NdArray implements neither.
BLAS acceleration: Feature flags for Accelerate (macOS), OpenBLAS, and Netlib BLAS. These can outperform gemm for very large matmuls on specific hardware. burn-flex relies solely on the gemm crate.
SIMD conv/pool kernels: burn-ndarray has dedicated macerator-based SIMD kernels for convolution and pooling. burn-flex delegates to gemm's SIMD.
export_tests feature: burn-ndarray serves as a reference implementation for some burn-cubecl
kernels via export_tests.
For Burn users switching from burn-ndarray to burn-flex:
| Change | Details |
|---|---|
| Type parameter | NdArray<f32> becomes Flex |
| Device | NdArrayDevice::Cpu becomes FlexDevice |
| Feature flags | multi-threads becomes rayon |
| BLAS features | No equivalent (gemm handles matmul) |
| Autodiff | Use burn_autodiff::Autodiff<Flex> (same pattern) |
| f16/bf16 | Works out of the box (new capability) |
| Quantization | Same API, faster execution |
| Tests | Same burn-backend-tests suite passes |
burn-flex is a from-scratch replacement for burn-ndarray, motivated by ndarray's lack of f16/bf16 support, 6-dimension limit, simulated quantization, and slow pace of upstream development.

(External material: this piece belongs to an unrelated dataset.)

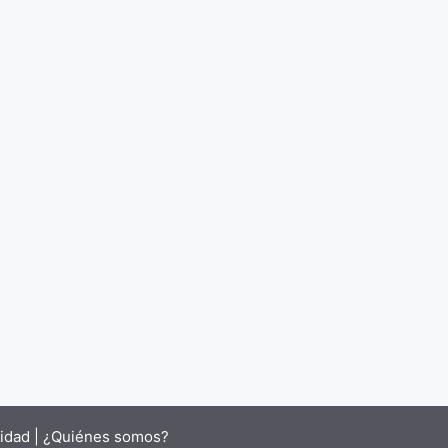
cidad |
¿Quiénes somos?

It implements all required Backend traits (FloatTensorOps, IntTensorOps, BoolTensorOps, QTensorOps, ModuleOps, ActivationOps, TransactionOps) and passes the same test suite.
Performance gains come in two forms: compute improvements (1.1-9.7x) from better libraries and algorithms, and structural improvements (up to 166,000x) from representing operations as zero-copy views instead of eagerly materializing data. Memory usage is significantly reduced through Arc-based COW and in-place mutation.
The only capabilities lost are optional BLAS acceleration (replaced by the gemm crate, which is
faster in most benchmarks) and the export_tests reference implementation feature.